The selling point of Dropbox/Google Drive isn't the storage itself, but that there's app for mobile and desktop operating systems which deeply integrates it in the OS so it's just like a local folder that's magically synced.
So it's a cool project, but not really what I'd say is a Dropbox replacement.
The critical part of Dropbox is not just the storage layer but a combination of their client and server. Even small things like how do you handle conflicting writes to the same file from multiple threads, matter a great deal for data consistency and durability.

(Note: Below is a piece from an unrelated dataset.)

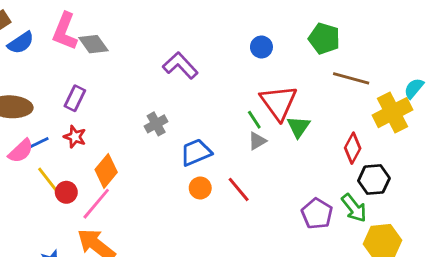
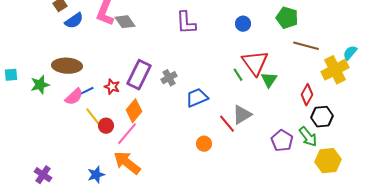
purple L-shape: (180, 66) -> (186, 23), moved, turned -140
purple rectangle: (75, 98) -> (139, 75), moved, size x1.6
gray triangle: (257, 141) -> (242, 115), moved, size x1.5
orange circle: (200, 188) -> (204, 144), moved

Features I'm guessing this is missing (in no particular order): Recycle bin, Sharing with permissions, Editor, Versioning, Search, Partial sync, zone redundancy/backup, Windows, Android, Mac, and iOS clients
I bought 35$/mo 16TB server from OVH. I am running 2 replicas of Garage, one on this server. I am using this for backup for now but probably I will also move my Nextcloud files there and websites. This is fine for now and less pricey than any S3 provider I was able to find.
If you are not ready to trust a vibe-coded app with all your digital life, I recommend Filestash[1], easy to install self-hosted frontend for virtually any type of storage. Written in Go, it can be enhanced with plugins. Uses local SQLite database.

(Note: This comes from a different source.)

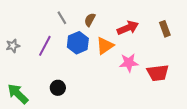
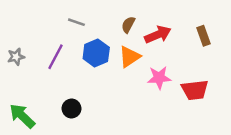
gray line: (62, 18) -> (76, 22), turned -40
brown semicircle: (90, 20) -> (128, 25), moved

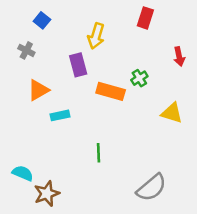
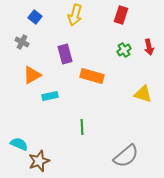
yellow arrow: (96, 36) -> (75, 15), moved
green cross: (139, 78) -> (124, 50), moved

I am using it with Hetzner Storage Box[2], which is insane value for money at 11 euro per 5 terabytes per month.
It's pretty magical. It nails the "online" vs "cloud only" paradigm via the SeaDrive client. I have it running on my file server, and now all my machines have access to terabytes of storage with local performance, since it can cache a subset of your content locally.
And since I can run the server on my LAN, the throughput is way better than Dropbox would be too.
Looks like a good light weight solution to front object storage with a front end and auth. One suggestion is to add the license to the repo. The readme says License: MIT, but there’s no license file.
I used to be excited by these kind of tools, I love to self-host stuff. When I clicked on the link, I had this hesitation, suspecting "maybe it's LLM generated". And sure enough, coming back to HN, description says it is.
File sync can't be that hard! Enters the first 3 way conflict and everything explodes.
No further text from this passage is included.